Best alpha value is: 10.0
R-squared of the model on the training set is: 0.79078519415009
-----Test set statistics-----
R-squared of the model on the test set is: 0.8024034180451981
Mean absolute error of the prediction is: 23469.568157030077
Mean squared error of the prediction is: 1326604978.2809198
Root mean squared error of the prediction is: 36422.58884649634
Mean absolute percentage error of the prediction is: 14.066284547586056


In [6]:
ridge_cv = RidgeCV(alphas=alphas, cv=10)

ridge_cv.fit(X_train, Y_train)

Y_preds_train = ridge_cv.predict(X_train)
Y_preds_test = ridge_cv.predict(X_test)

print('Best alpha value is: {}'.format(ridge_cv.alpha_))
print('R-squared of the model on the training set is: {}'.format(ridge_cv.score(X_train, Y_train)))
print('-----Test set statistics-----')
print('R-squared of the model on the test set is: {}'.format(ridge_cv.score(X_test, Y_test)))
print('Mean absolute error of the prediction is: {}'.format(mean_absolute_error(Y_test, Y_preds_test)))
print('Mean squared error of the prediction is: {}'.format(mse(Y_test, Y_preds_test)))
print('Root mean squared error of the prediction is: {}'.format(rmse(Y_test, Y_preds_test)))
print('Mean absolute percentage error of the prediction is: {}'.format(np.mean(np.abs((Y_test - Y_preds_test) / Y_test)) * 100))


Best alpha value is: 1.0
R-squared of the model on the training set is: 0.7907100404281503
-----Test set statistics-----
R-squared of the model on the test set is: 0.8017750036720747
Mean absolute error of the prediction is: 23501.159113276633
Mean squared error of the prediction is: 1330823966.4211059
Root mean squared error of the prediction is: 36480.460063177736
Mean absolute percentage error of the prediction is: 14.094977294436678


In [7]:
elastic_net_cv = ElasticNetCV(alphas=alphas, cv=10)

elastic_net_cv.fit(X_train, Y_train)

Y_preds_train = elastic_net_cv.predict(X_train)
Y_preds_test = elastic_net_cv.predict(X_test)
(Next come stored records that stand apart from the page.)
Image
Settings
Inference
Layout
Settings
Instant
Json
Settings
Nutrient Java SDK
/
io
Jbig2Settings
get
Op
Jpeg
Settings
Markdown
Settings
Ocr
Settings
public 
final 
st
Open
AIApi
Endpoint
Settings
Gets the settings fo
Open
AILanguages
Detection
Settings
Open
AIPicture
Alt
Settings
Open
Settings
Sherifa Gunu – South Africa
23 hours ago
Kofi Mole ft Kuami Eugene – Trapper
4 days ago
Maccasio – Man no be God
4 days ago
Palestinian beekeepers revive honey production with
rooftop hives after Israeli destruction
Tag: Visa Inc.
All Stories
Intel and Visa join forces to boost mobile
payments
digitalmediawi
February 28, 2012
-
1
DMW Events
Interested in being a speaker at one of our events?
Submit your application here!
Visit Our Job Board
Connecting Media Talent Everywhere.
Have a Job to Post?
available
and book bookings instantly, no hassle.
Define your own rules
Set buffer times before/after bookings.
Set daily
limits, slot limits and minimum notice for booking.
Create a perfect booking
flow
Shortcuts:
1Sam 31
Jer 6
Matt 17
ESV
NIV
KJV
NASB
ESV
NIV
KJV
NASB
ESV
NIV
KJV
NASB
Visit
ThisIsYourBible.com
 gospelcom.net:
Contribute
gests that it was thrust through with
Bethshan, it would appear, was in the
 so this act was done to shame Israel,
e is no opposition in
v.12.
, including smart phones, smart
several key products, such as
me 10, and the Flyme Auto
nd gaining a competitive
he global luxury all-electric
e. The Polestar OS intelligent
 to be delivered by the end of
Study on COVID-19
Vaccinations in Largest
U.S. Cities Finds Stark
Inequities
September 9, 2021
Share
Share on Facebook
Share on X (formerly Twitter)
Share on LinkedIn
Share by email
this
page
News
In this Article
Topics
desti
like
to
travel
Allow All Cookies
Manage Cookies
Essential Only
print('Best alpha value is: {}'.format(elastic_net_cv.alpha_))
print('R-squared of the model on the training set is: {}'.format(elastic_net_cv.score(X_train, Y_train)))
print('-----Test set statistics-----')
print('R-squared of the model on the test set is: {}'.format(elastic_net_cv.score(X_test, Y_test)))
print('Mean absolute error of the prediction is: {}'.format(mean_absolute_error(Y_test, Y_preds_test)))
print('Mean squared error of the prediction is: {}'.format(mse(Y_test, Y_preds_test)))
print('Root mean squared error of the prediction is: {}'.format(rmse(Y_test, Y_preds_test)))
print('Mean absolute percentage error of the prediction is: {}'.format(np.mean(np.abs((Y_test - Y_preds_test) / Y_test)) * 100))


Best alpha value is: 0.001
R-squared of the model on the training set is: 0.7907748533914915
-----Test set statistics-----
R-squared of the model on the test set is: 0.8021281378950682
Mean absolute error of the prediction is: 23483.06259145377
Mean squared error of the prediction is: 1328453127.7477336
Root mean squared error of the prediction is: 36447.95094031671
Mean absolute percentage error of the prediction is: 14.087792369910938


The OLS model had the highest R-squared value and lowest mean absolute error, so that model had the best performance, although all of the models had a similar level of performance.